Your dog might be crying because they simply got something in their eye. Dirt, sand, or grass are all likely culprits. The good news is that if something is in your dog’s eyes, they’ll only be crying until you get the irritant out. You can inspect your dog’s eye by gently lifting the eyelid. If you can see something, try flushing your dog’s eye with cool water or an animal eyewash.
If the problem doesn’t go away after you’ve flushed the eye, your dog may have gotten a scratched cornea from the debris. If this is the case, you’ll have to go to the vet to make sure your dog doesn’t make the problem worse by pawing at their eyes.
Other Ways Dogs Express Themselves
A dog won’t cry to show emotion, but they certainly express themselves. Take a look below at some ways that a dog shows you how they’re feeling.
Most dog owners know this move. You take a seat on the couch and your dog comes over to nudge your elbow. They’re telling you something. They’re saying, “get that arm out of the way because I need a pet.” Your dog is trying to initiate contact because they need some love.

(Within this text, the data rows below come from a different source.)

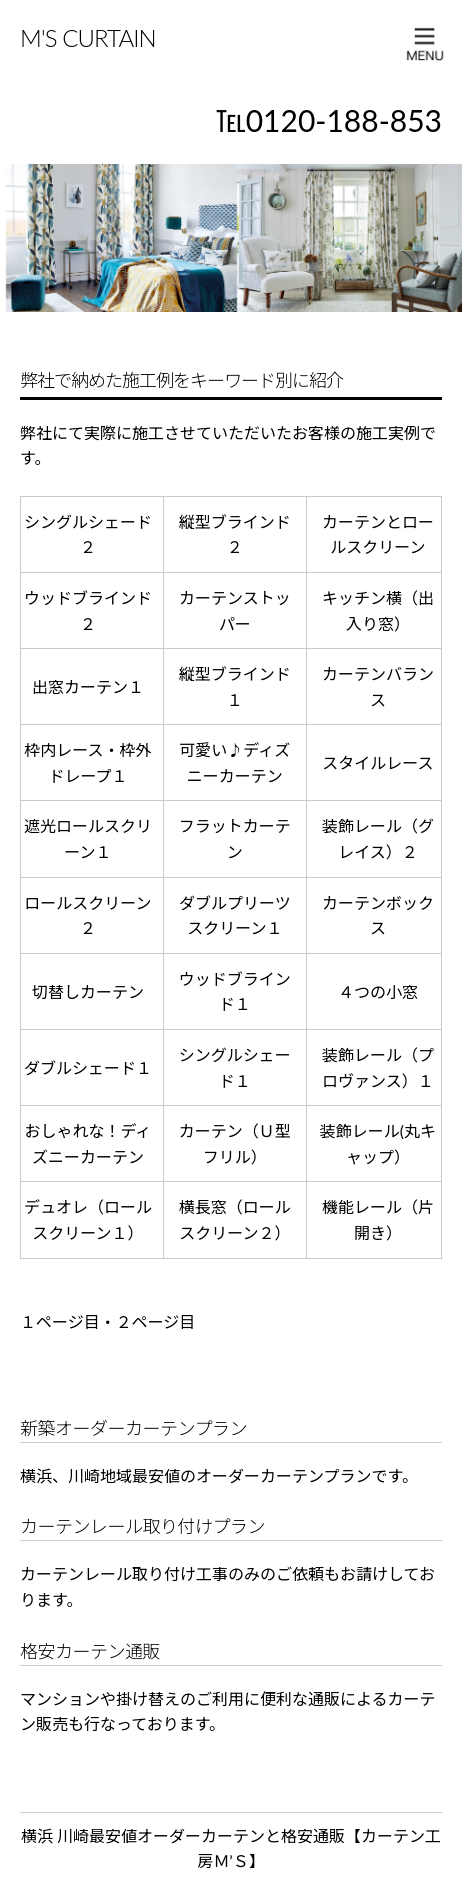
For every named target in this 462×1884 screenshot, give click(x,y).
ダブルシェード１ (88, 1067)
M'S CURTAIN (88, 37)
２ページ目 (156, 1321)
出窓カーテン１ (88, 686)
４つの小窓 (378, 991)
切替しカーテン (88, 991)
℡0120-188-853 (329, 120)
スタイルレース (377, 762)
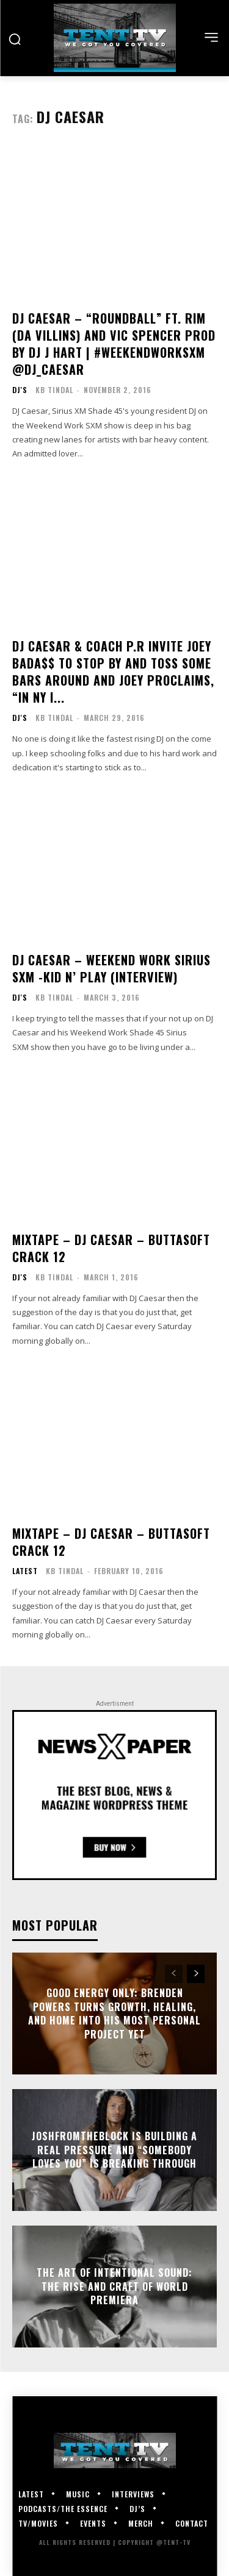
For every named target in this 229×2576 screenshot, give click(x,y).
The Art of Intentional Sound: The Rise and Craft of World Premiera (114, 2287)
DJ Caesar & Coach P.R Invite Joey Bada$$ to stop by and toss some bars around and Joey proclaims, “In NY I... (113, 671)
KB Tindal (54, 390)
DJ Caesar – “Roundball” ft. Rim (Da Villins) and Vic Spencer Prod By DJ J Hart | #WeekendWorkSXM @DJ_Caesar (114, 343)
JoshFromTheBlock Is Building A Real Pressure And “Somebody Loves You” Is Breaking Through (114, 2150)
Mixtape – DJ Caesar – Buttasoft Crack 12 (111, 1248)
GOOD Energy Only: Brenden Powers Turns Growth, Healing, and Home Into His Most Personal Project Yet (114, 2014)
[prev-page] (174, 1974)
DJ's (19, 390)
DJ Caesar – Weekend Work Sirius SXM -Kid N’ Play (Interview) (111, 968)
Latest (25, 1571)
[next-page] (196, 1974)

Sometimes when you look at your dog, you just know what they’re feeling. Eye contact is a very intimate act that usually denotes affection. When your dog gives you eye contact, they are saying that they trust and love you.
Does your dog jump up on your lap and give you big kisses as soon as you walk in the door? They’re just telling you that they missed you and that they are so excited you’re home. Dog licks are usually a sign that your dog really cares for you.
If your dog rolls over when they see you, it can mean two things. The first can be that they are showing you that they have accepted you as the alpha in the house. They show you their most delicate part, their belly, trusting that you’ll take care of them and not hurt them. They can also be saying that they really trust and love you. After all, they might just be showing you their favorite scratch spot.
Just because a dog doesn’t cry doesn’t mean they can’t show emotion. Just like with people, dogs have a huge range of emotions and ways to express their feelings. The most important part is getting to know your dog. Eventually, you’ll be able to read them like a book.